• PROBLEM DESCRIPTION
Across the material below, how many lines contain the word "note"? Give only the number.
►
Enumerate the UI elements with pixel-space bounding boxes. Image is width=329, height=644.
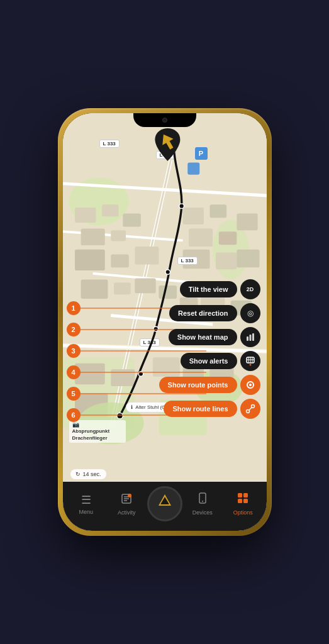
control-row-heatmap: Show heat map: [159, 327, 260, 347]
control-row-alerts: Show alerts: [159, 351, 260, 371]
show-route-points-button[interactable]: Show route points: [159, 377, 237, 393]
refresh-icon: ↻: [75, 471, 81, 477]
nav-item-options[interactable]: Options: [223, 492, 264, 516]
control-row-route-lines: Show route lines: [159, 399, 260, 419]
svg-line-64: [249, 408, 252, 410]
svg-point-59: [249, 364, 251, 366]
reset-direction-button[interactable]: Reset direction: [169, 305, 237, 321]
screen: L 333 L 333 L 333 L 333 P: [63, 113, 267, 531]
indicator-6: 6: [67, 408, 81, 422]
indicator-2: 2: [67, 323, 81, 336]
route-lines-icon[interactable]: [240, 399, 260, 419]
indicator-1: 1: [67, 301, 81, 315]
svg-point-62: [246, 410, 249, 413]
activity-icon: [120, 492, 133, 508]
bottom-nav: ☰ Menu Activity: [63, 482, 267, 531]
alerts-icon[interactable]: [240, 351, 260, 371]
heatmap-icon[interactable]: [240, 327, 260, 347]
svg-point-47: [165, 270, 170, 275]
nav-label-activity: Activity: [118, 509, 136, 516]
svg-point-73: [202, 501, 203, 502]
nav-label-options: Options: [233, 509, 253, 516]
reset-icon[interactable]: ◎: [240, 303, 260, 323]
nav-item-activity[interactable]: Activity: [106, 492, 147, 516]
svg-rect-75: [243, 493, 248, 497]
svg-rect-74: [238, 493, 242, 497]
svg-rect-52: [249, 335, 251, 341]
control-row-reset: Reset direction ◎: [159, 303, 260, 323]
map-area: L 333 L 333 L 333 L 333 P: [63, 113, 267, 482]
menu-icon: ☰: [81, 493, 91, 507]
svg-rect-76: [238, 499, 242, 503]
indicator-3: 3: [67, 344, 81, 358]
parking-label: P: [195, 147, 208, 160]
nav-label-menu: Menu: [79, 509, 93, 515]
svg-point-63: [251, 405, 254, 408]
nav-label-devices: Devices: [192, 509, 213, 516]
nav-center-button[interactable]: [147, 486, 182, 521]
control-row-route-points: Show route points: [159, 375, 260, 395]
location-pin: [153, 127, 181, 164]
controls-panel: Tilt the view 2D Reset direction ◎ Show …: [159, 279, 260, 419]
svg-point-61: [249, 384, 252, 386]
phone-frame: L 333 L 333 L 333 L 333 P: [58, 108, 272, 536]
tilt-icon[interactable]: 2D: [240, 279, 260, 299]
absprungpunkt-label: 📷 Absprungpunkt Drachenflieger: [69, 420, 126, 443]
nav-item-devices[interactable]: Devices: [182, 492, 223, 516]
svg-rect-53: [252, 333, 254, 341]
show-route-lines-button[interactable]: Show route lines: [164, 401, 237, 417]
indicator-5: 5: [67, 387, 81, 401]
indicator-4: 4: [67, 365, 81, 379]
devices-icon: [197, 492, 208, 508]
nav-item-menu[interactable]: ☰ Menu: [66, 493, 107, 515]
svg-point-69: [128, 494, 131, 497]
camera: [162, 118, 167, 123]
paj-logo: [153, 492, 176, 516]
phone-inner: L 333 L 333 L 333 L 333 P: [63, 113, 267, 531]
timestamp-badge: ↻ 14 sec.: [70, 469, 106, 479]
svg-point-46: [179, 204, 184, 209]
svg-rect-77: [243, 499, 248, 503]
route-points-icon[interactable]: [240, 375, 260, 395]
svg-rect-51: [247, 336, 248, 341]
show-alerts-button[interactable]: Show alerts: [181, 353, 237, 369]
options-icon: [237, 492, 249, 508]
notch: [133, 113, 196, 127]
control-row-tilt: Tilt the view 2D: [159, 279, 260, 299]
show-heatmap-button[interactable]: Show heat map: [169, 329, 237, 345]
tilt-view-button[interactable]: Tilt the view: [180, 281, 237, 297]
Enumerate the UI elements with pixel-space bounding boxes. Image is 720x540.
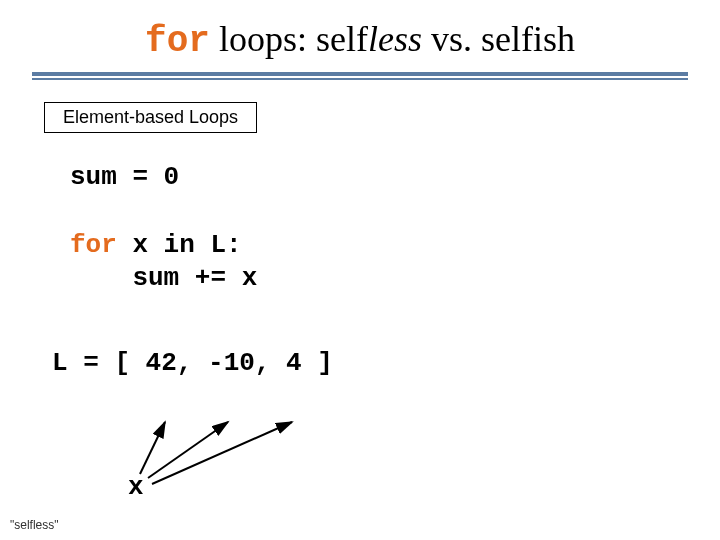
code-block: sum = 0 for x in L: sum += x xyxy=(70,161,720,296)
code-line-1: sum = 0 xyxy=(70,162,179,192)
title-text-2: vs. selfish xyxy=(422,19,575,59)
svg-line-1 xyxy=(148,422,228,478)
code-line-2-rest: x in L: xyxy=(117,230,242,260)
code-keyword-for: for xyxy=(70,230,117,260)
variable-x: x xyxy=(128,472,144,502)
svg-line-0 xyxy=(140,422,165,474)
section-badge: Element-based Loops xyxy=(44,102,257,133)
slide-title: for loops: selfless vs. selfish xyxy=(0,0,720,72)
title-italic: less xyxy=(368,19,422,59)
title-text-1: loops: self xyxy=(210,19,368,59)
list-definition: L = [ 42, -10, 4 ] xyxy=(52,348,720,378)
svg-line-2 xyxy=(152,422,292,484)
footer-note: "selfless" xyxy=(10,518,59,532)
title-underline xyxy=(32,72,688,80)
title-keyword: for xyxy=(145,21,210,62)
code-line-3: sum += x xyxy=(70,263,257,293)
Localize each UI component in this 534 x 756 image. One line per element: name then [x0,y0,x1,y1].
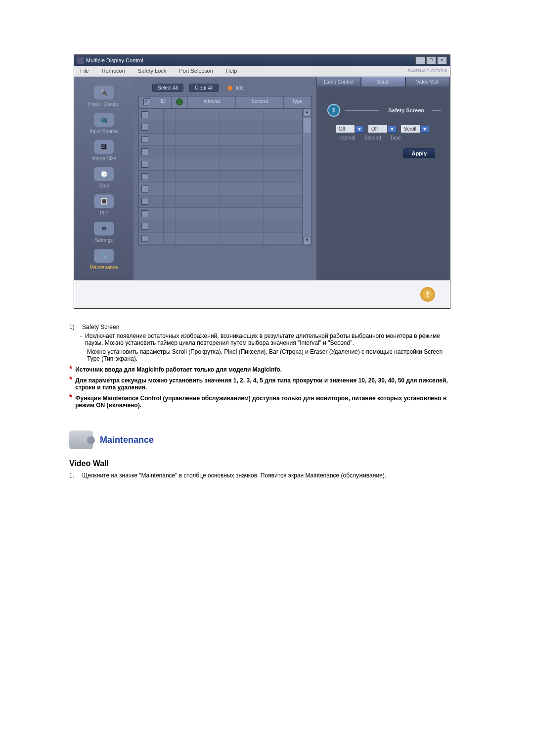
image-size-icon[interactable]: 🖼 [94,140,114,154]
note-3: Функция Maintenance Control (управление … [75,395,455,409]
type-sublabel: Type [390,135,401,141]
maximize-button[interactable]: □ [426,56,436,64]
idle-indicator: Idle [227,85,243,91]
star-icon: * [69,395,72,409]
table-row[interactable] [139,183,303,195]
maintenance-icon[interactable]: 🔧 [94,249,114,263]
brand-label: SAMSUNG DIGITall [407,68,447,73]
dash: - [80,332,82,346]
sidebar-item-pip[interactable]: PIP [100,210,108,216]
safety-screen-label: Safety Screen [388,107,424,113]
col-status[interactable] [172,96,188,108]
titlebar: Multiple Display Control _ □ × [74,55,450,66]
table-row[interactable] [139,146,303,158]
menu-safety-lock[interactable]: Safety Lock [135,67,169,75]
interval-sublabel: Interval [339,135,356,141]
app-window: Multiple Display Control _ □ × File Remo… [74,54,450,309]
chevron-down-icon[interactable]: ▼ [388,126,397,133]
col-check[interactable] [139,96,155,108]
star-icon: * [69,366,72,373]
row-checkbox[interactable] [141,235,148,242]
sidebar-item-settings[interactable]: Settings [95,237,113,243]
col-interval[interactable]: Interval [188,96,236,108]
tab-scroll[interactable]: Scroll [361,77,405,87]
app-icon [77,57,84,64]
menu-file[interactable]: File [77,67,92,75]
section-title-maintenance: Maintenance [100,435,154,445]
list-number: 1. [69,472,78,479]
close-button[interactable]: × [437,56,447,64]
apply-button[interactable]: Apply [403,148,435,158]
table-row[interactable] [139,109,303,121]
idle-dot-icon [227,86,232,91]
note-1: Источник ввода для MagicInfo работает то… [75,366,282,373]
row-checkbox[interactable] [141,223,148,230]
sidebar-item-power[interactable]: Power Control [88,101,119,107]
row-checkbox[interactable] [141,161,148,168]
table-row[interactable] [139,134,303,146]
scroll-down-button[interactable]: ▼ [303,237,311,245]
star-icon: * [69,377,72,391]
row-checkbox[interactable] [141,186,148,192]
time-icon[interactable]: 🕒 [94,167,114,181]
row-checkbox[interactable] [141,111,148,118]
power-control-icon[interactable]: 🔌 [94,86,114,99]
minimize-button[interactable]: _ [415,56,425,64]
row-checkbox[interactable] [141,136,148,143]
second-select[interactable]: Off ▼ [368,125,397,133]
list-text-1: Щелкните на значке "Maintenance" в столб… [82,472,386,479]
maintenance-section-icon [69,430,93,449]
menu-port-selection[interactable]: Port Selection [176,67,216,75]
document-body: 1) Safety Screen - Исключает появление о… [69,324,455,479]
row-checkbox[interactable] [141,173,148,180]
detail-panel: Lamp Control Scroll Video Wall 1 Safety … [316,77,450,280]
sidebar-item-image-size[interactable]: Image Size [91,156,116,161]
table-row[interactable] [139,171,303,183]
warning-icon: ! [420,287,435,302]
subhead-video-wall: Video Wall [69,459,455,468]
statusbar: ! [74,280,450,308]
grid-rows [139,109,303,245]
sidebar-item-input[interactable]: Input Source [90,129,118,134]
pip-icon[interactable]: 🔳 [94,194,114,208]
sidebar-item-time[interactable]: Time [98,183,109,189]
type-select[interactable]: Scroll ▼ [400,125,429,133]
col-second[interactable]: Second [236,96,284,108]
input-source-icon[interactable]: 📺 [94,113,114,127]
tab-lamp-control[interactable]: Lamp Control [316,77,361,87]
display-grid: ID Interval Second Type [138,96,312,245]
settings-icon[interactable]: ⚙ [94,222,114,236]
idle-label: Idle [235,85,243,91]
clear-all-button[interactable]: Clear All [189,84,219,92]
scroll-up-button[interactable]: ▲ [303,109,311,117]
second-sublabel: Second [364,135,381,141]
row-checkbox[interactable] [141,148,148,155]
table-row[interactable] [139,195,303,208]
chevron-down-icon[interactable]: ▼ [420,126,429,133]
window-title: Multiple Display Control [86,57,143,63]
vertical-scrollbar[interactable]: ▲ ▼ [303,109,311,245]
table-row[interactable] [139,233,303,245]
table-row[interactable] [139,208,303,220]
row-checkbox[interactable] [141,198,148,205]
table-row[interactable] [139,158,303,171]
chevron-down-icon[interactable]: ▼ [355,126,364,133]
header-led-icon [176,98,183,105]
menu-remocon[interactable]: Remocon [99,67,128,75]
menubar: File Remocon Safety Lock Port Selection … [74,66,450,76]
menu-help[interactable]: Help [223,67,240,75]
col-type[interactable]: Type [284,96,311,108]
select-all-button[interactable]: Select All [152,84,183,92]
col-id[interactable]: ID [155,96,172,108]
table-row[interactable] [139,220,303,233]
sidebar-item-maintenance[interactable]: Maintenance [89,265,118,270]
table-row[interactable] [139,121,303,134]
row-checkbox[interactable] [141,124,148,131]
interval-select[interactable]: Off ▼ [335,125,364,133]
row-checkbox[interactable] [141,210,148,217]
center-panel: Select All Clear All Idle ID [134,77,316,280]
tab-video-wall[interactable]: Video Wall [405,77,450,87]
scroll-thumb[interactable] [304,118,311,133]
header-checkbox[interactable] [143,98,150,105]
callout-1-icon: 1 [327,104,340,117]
◄
• SOLUTION BELOW
3